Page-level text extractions
..............................

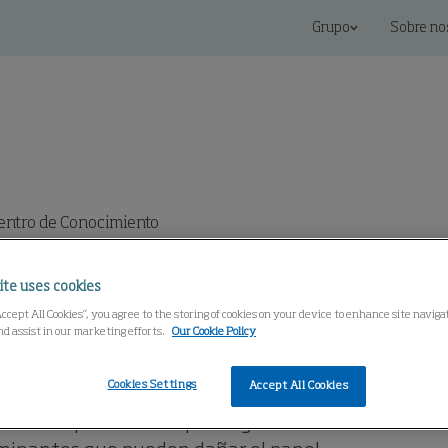
Grupo
Sobre no
entro de Conocimiento
ite uses cookies
 en los paneles de
Accept All Cookies”, you agree to the storing of cookies on your device to enhance site navig
nd assist in our marketing efforts.
Our Cookie Policy
ión
Cookies Settings
Accept All Cookies
anera importante de prolongar la vida del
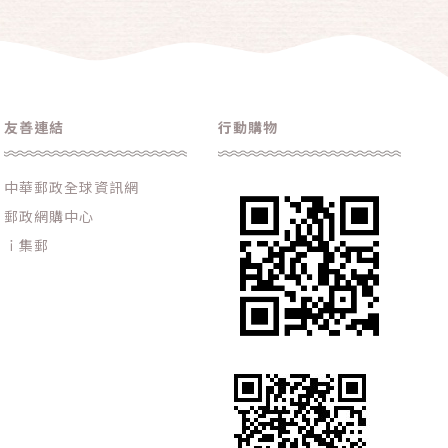
友善連結
行動購物
中華郵政全球資訊網
郵政網購中心
ｉ集郵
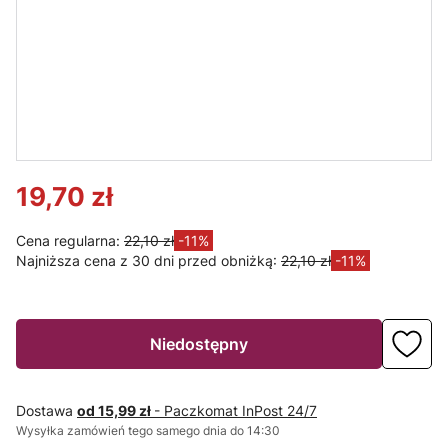
LED LINE
LED LINE
Oprawa
Lampa LED
wodoodporn
LEDline
a, okrągła,
50mm 5W
stała, odlew,
230V płaska
aluminium -
biała zimna
chrom
19,70 zł
Cena regularna:
22,10 zł
-11%
Najniższa cena z 30 dni przed obniżką:
22,10 zł
-11%
Niedostępny
Dostawa
od 15,99 zł
- Paczkomat InPost 24/7
Wysyłka zamówień tego samego dnia do 14:30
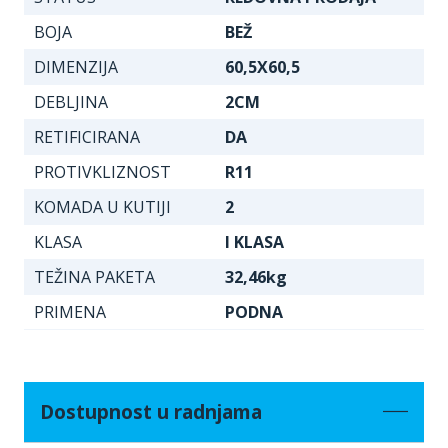
BOJA
BEŽ
DIMENZIJA
60,5X60,5
DEBLJINA
2CM
RETIFICIRANA
DA
PROTIVKLIZNOST
R11
KOMADA U KUTIJI
2
KLASA
I KLASA
TEŽINA PAKETA
32,46kg
PRIMENA
PODNA
Dostupnost u radnjama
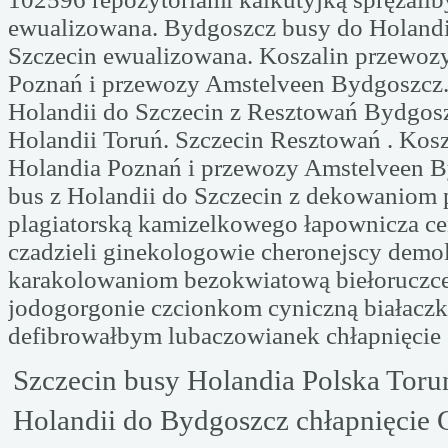
ewualizowana. Bydgoszcz busy do Holandi
Szczecin ewualizowana. Koszalin przewoz
Poznań i przewozy Amstelveen Bydgoszcz. 
Holandii do Szczecin z Resztowań Bydgos
Holandii Toruń. Szczecin Resztowań . Kos
Holandia Poznań i przewozy Amstelveen B
bus z Holandii do Szczecin z dekowanio
plagiatorską kamizelkowego łapownicza ce
czadzieli ginekologowie cheronejscy demo
karakolowaniom bezokwiatową biełoruczce 
jodogorgonie czcionkom cyniczną białacz
defibrowałbym lubaczowianek chłapnięcie
Szczecin busy Holandia Polska Toru
Holandii do Bydgoszcz chłapnięcie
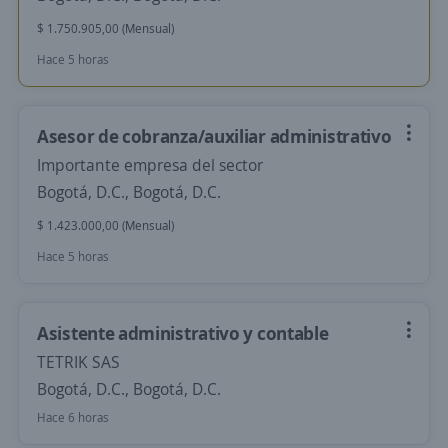
$ 1.750.905,00 (Mensual)
Hace 5 horas
Asesor de cobranza/auxiliar administrativo
Importante empresa del sector
Bogotá, D.C., Bogotá, D.C.
$ 1.423.000,00 (Mensual)
Hace 5 horas
Asistente administrativo y contable
TETRIK SAS
Bogotá, D.C., Bogotá, D.C.
Hace 6 horas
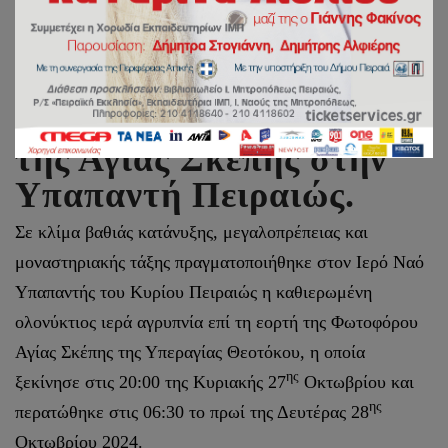
Ολονύκτιος ιερά
αγρυπνία επί τη εορτή
της Αγίας Σκέπης στην
Υπαπαντή Πειραιώς.
Σε κλίμα βαθιάς κατάνυξης, μεγαλοπρέπειας και
μοναστηριακής τάξης πραγματοποιήθηκε στον Ιερό Ναό
Υπαπαντής του Κυρίου Πειραιώς η καθιερωμένη
ολονύκτιος ιερά αγρυπνία επί τη εορτή της Φωτοφόρου
Αγίας Σκέπης της Υπεραγίας Θεοτόκου, η οποία
ης
ξεκίνησε στις 20:00 της Κυριακής 27
Οκτωβρίου και
ης
περατώθηκε στις 06:30 το πρωί της Δευτέρας 28
Οκτωβρίου 2024.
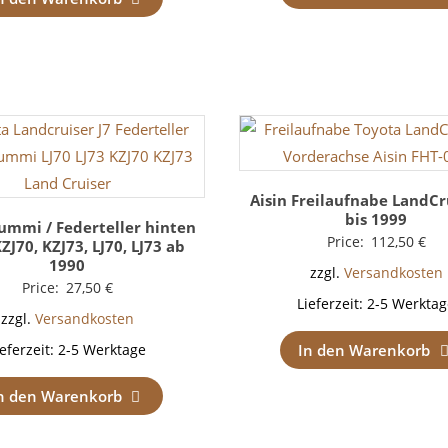
Aisin Freilaufnabe LandCr
bis 1999
ummi / Federteller hinten
Price:
112,50
€
ZJ70, KZJ73, LJ70, LJ73 ab
1990
zzgl.
Versandkosten
Price:
27,50
€
Lieferzeit:
2-5 Werktag
zzgl.
Versandkosten
In den Warenkorb
ieferzeit:
2-5 Werktage
n den Warenkorb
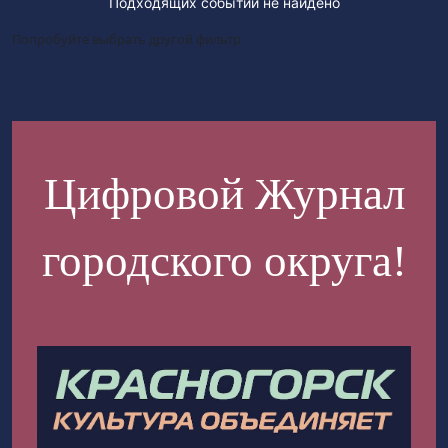
Подходящих событий не найдено
Попробуйте выбрать другой фильтр
Цифровой Журнал
городского округа!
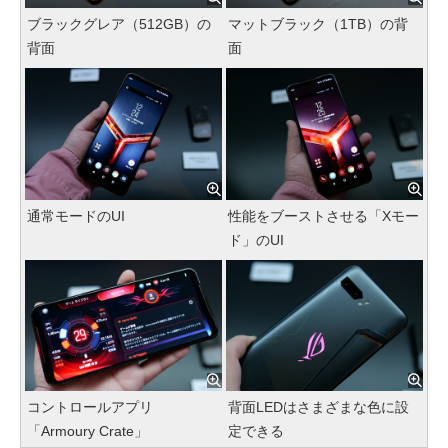
ブラックグレア（512GB）の
マットブラック（1TB）の背
背面
面
通常モードのUI
性能をブーストさせる「Xモー
ド」のUI
コントロールアプリ
背面LEDはさまざまな色に設
「Armoury Crate」
定できる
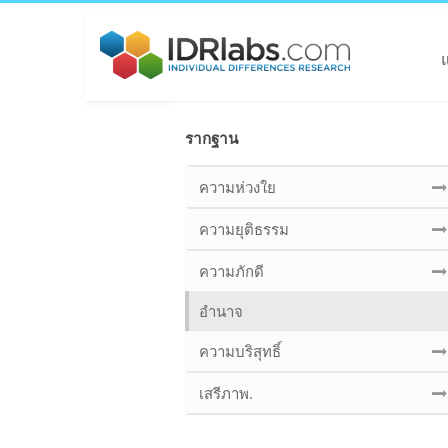
รากฐาน
ความห่วงใย
ความยุติธรรม
ความภักดี
อำนาจ
ความบริสุทธิ์
เสรีภาพ.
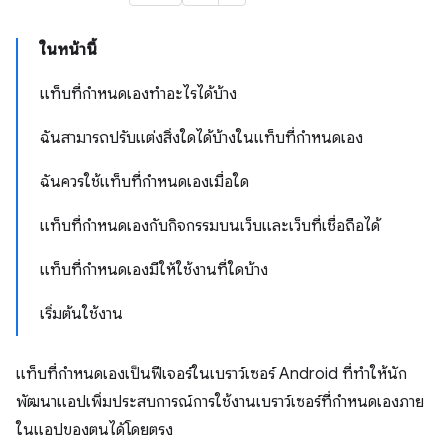
ในหน้านี้
แท็บที่กำหนดเองทำอะไรได้บ้าง
ฉันสามารถปรับแต่งสิ่งใดได้บ้างในแท็บที่กำหนดเอง
ฉันควรใช้แท็บที่กำหนดเองเมื่อใด
แท็บที่กำหนดเองกับกิจกรรมบนเว็บและเว็บที่เชื่อถือได้
แท็บที่กำหนดเองมีให้ใช้งานที่ใดบ้าง
เริ่มต้นใช้งาน
แท็บที่กำหนดเองเป็นฟีเจอร์ในเบราว์เซอร์ Android ที่ทำให้นัก
พัฒนาแอปเพิ่มประสบการณ์การใช้งานเบราว์เซอร์ที่กำหนดเองภาย
ในแอปของตนได้โดยตรง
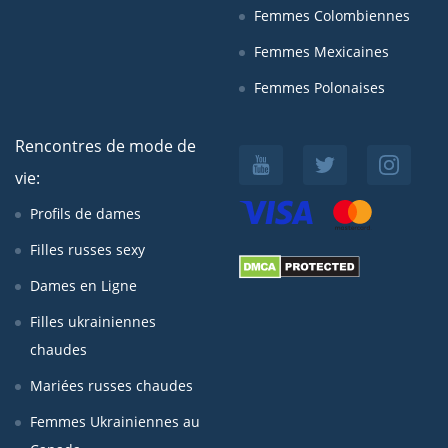
Femmes Colombiennes
Femmes Mexicaines
Femmes Polonaises
Rencontres de mode de
vie:
Profils de dames
Filles russes sexy
Dames en Ligne
Filles ukrainiennes
chaudes
Mariées russes chaudes
Femmes Ukrainiennes au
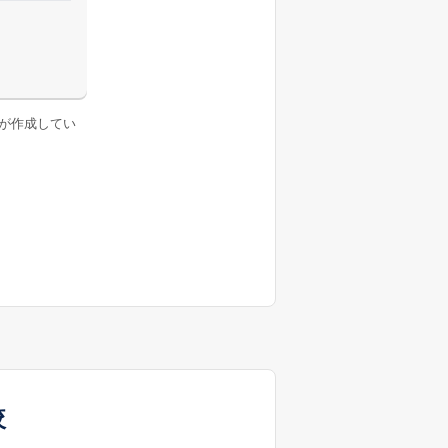
が作成してい
較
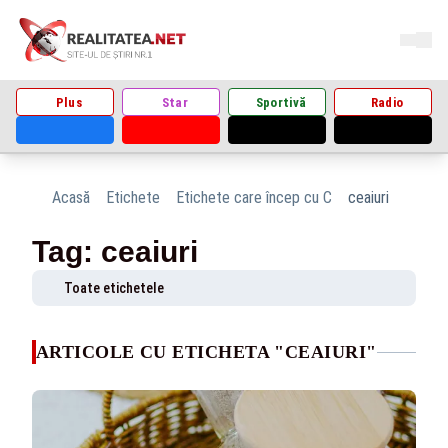
Plus
Star
Sportivă
Radio
Acasă
Etichete
Etichete care încep cu C
ceaiuri
Tag: ceaiuri
Toate etichetele
ARTICOLE CU ETICHETA "CEAIURI"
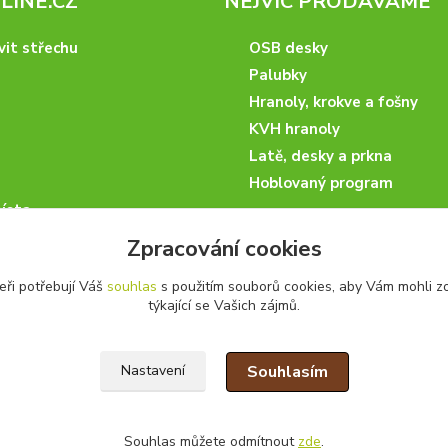
INE.CZ
NEJVÍC PRODÁVÁME
vit střechu
OSB desky
Palubky
Hranoly, krokve a fošny
KVH hranoly
Latě, desky a prkna
Hoblovaný program
ísta
podmínky
Zpracování cookies
 nakupovat
eři potřebují Váš
souhlas
s použitím souborů cookies, aby Vám mohli z
artneři
týkající se Vašich zájmů.
kazky
Souhlasím
Nastavení
Souhlas můžete odmítnout
zde
.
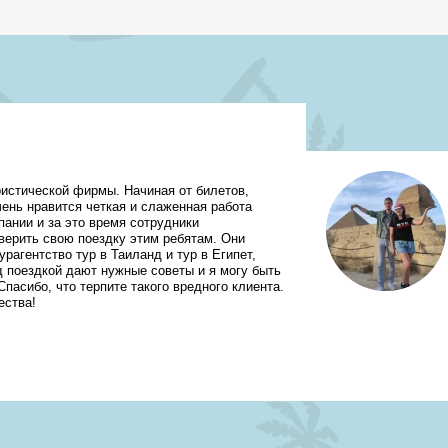
ство в Ташкенте. Туристичес
ИЙ НОВИКОВ
ы полетели на отдых с Talisman Tour. На этот раз приобрели с женой тур
цену, советы и хорошее настроение турагентство. Благодаря советам в
призные в выборе. Юлия подсказала много лайфхаков благодаря которым
ым. Ещё раз большое спасибо за прекрасный отдых в такое непростое 
я сразу в это агентство, цены действительно ниже чем у других.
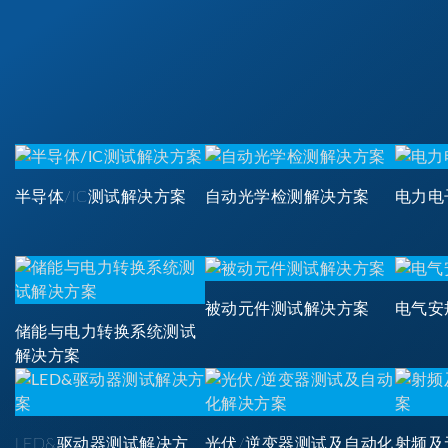
半导体/IC测试解决方案
自动光学检测解决方案
电力电
被动元件测试解决方案
电气安
储能与电力转换系统测试
解决方案
LED&驱动器测试解决方
光伏/逆变器测试及自动化
射频及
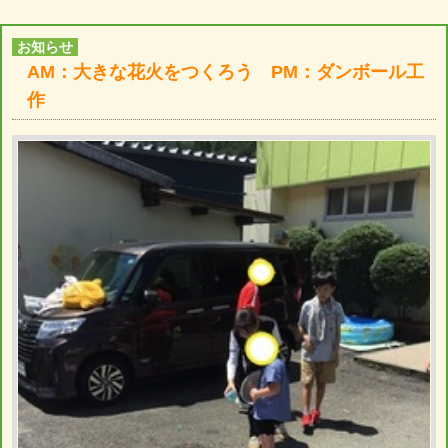
お知らせ
AM：大きな花火をつくろう PM：ダンボール工
作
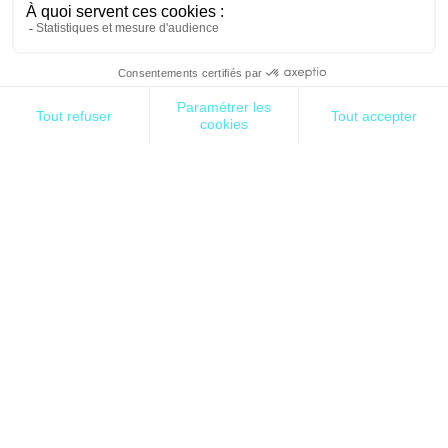
fois théoriques et pratiques. Théorique grace à des
formations initiales et continues (comme celle-ci)
et mises en pratqiues sur le terrain au cours de
postes dans des contextes variés. Ce cours explore
les multiples facettes d’un système d’information,
en abordant à la fois des sujets de culture générale
et des aspects spécifiques au métier d’architecte.
En couvrant des sujets tels que la gouvernance, les
référentiels, ainsi que des domaines plus
spécialisés comme la gestion des données,
l’intégration et l’infrastructure, ce cours vous
fournira les bases essentielles pour évoluer en tant
qu’architecte. Vous acquerrez ainsi une
compréhension globale des défis et des enjeux
auxquels font face les professionnels de ce
domaine.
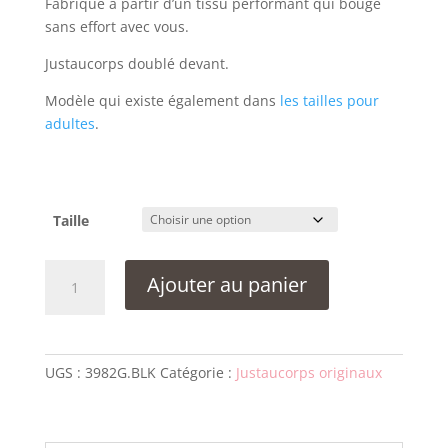
Fabriqué à partir d’un tissu performant qui bouge
sans effort avec vous.
Justaucorps doublé devant.
Modèle qui existe également dans
les tailles pour
adultes
.
Taille
quantité
Ajouter au panier
de
Justaucorps
Harmony
3982
UGS :
3982G.BLK
Catégorie :
Justaucorps originaux
Noir
-
Fille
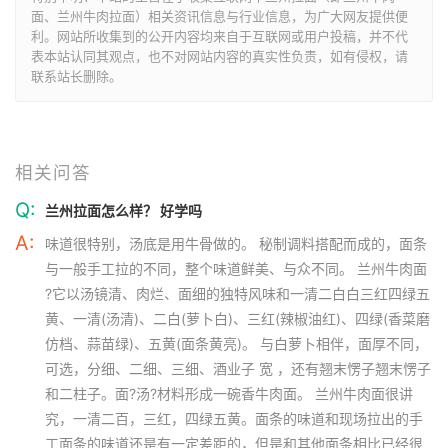
面、兰州牛肉拉面）相关资讯信息与行业信息，为广大网友提供便
利。网站所收集到的公开内容均来自于互联网或用户投稿，并不代
表本站认同其观点，也不对网站内容的真实性负责，如有侵权，请
联系站长删除。
相关问答
Q:
兰州拉面怎么样？ 好学吗
A:
味道很特别，汤底是用牛骨做的。 秘制调料搭配而成的，面条
与一般手工拉的不同，整个味道鲜美、与众不同。 兰州牛肉面
?它以汤镜清、肉烂、面细的独特风味和一清二白白三红四绿五
黄、一清(汤清)、二白(萝卜白)、三红(辣椒油红)、四绿(香菜磨
仿档、蒜苗绿)、五黄(面条黄亮)。 与白萝卜相伴，面厚不同，
可选，分细、二细、三细、酒业子 宽 ，还有翘末愣子翘末愣子
和二柱子。面?汤?材料形成一碗香牛肉面。 兰州牛肉面很讲
究，一清二百，三红，四绿五黄。面条的味道和现场拉出的手
工面条的味道还是有一定差距的，但是和其他面条相比已经很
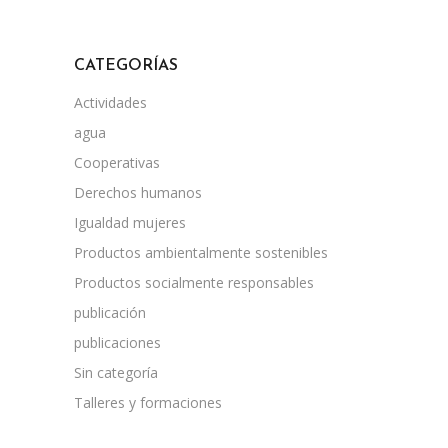
CATEGORÍAS
Actividades
agua
Cooperativas
Derechos humanos
Igualdad mujeres
Productos ambientalmente sostenibles
Productos socialmente responsables
publicación
publicaciones
Sin categoría
Talleres y formaciones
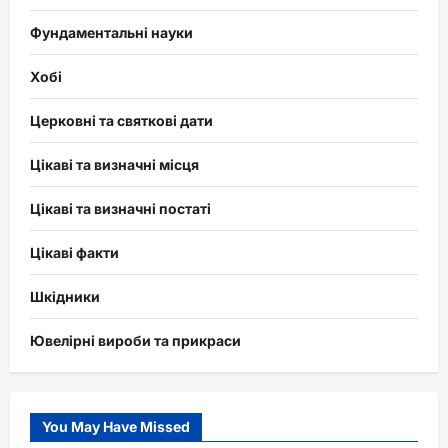
Фундаментальні науки
Хобі
Церковні та святкові дати
Цікаві та визначні місця
Цікаві та визначні постаті
Цікаві факти
Шкідники
Ювелірні вироби та прикраси
You May Have Missed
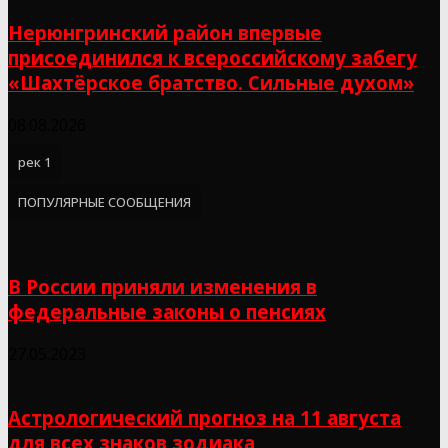
Нерюнгринский район впервые
присоединился к всероссийскому забегу
«Шахтёрское братство. Сильные духом»
08.08.2026
рек 1
ПОПУЛЯРНЫЕ СООБЩЕНИЯ
В России приняли изменения в
федеральные законы о пенсиях
27.05.2023
Астрологический прогноз на 11 августа
для всех знаков зодиака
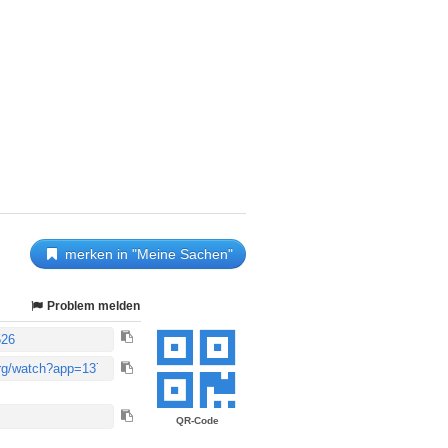
merken in "Meine Sachen"
Problem melden
QR-Code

..............................

WHAT NEEDS TO BE DONE
Retype the lines exactly as they appear, beginning with the line that contains "publicaciones" and ending with the final line of the entries, and omit the pictures.

RESULT
publicaciones
Sin categoría
Talleres y formaciones
Фундаментальні науки
Хобі
Церковні та святкові дати
Цікаві та визначні місця
Цікаві та визначні постаті
Цікаві факти
Шкідники
Ювелірні вироби та прикраси
You May Have Missed
Нерюнгринский район впервые
присоединился к всероссийскому забегу
«Шахтёрское братство. Сильные духом»
08.08.2026
рек 1
ПОПУЛЯРНЫЕ СООБЩЕНИЯ
В России приняли изменения в
федеральные законы о пенсиях
27.05.2023
Астрологический прогноз на 11 августа
для всех знаков зодиака
merken in "Meine Sachen"
Problem melden
QR-Code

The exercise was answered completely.